Listed entries
__________
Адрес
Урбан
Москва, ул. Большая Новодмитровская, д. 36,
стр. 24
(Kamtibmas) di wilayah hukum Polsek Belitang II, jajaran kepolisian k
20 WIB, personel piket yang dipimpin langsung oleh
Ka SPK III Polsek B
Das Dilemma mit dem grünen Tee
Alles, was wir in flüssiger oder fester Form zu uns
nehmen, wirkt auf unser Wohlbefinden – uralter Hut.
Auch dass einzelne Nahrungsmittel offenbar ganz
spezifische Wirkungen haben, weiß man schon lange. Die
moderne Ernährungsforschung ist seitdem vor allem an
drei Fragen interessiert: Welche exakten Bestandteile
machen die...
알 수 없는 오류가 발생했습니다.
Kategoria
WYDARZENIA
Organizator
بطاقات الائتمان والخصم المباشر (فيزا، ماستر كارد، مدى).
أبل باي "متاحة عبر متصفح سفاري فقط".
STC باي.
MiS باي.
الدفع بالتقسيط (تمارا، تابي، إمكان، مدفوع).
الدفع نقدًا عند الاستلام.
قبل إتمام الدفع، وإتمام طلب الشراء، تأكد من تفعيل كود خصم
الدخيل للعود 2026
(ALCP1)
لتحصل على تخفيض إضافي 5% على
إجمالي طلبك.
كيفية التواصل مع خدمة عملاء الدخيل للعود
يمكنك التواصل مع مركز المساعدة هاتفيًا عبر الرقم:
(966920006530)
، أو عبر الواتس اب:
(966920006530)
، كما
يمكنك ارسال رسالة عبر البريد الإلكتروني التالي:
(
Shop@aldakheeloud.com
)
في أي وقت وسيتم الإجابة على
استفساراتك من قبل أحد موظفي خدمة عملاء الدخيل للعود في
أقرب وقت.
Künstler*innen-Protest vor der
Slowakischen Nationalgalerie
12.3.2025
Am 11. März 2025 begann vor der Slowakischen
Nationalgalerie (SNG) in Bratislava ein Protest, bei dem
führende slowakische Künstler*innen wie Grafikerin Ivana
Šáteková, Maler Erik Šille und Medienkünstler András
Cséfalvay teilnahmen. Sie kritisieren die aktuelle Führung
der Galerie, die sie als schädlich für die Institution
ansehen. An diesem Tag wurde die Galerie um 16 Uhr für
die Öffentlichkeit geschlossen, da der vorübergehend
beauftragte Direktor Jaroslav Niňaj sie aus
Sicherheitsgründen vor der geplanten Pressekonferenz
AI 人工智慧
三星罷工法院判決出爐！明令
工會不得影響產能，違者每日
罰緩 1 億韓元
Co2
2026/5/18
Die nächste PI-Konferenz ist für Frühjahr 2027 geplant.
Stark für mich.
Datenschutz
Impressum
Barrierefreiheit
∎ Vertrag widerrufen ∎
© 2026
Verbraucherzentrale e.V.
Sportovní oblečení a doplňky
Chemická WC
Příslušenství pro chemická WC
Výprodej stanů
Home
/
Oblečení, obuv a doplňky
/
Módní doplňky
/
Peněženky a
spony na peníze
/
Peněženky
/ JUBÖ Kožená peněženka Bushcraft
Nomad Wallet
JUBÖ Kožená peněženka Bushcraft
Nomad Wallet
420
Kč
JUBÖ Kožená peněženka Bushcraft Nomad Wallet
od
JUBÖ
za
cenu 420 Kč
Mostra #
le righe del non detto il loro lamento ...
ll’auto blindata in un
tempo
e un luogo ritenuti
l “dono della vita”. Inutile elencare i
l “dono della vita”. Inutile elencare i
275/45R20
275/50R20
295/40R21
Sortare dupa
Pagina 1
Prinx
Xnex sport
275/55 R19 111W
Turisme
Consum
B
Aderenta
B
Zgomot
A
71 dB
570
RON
__________
About this task
Where does the string "peněženka" appear in the records above? Show every line that holds it.

Exercise result
/ JUBÖ Kožená peněženka Bushcraft
JUBÖ Kožená peněženka Bushcraft
JUBÖ Kožená peněženka Bushcraft Nomad Wallet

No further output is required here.